**Task statement**:
Retype exactly the lines that run from the line with "http://s.weibo.com/weibo/zg" to the final line of the entries, keeping both ends and nothing else.

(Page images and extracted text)
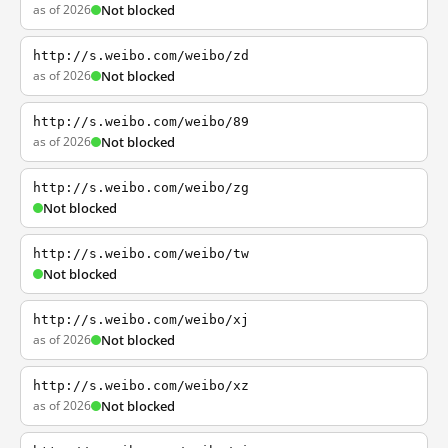
as of 2026
Not blocked
http://s.weibo.com/weibo/zd
as of 2026
Not blocked
http://s.weibo.com/weibo/89
as of 2026
Not blocked
http://s.weibo.com/weibo/zg
Not blocked
http://s.weibo.com/weibo/tw
Not blocked
http://s.weibo.com/weibo/xj
as of 2026
Not blocked
http://s.weibo.com/weibo/xz
as of 2026
Not blocked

**Reply**:
http://s.weibo.com/weibo/zg
Not blocked
http://s.weibo.com/weibo/tw
Not blocked
http://s.weibo.com/weibo/xj
as of 2026
Not blocked
http://s.weibo.com/weibo/xz
as of 2026
Not blocked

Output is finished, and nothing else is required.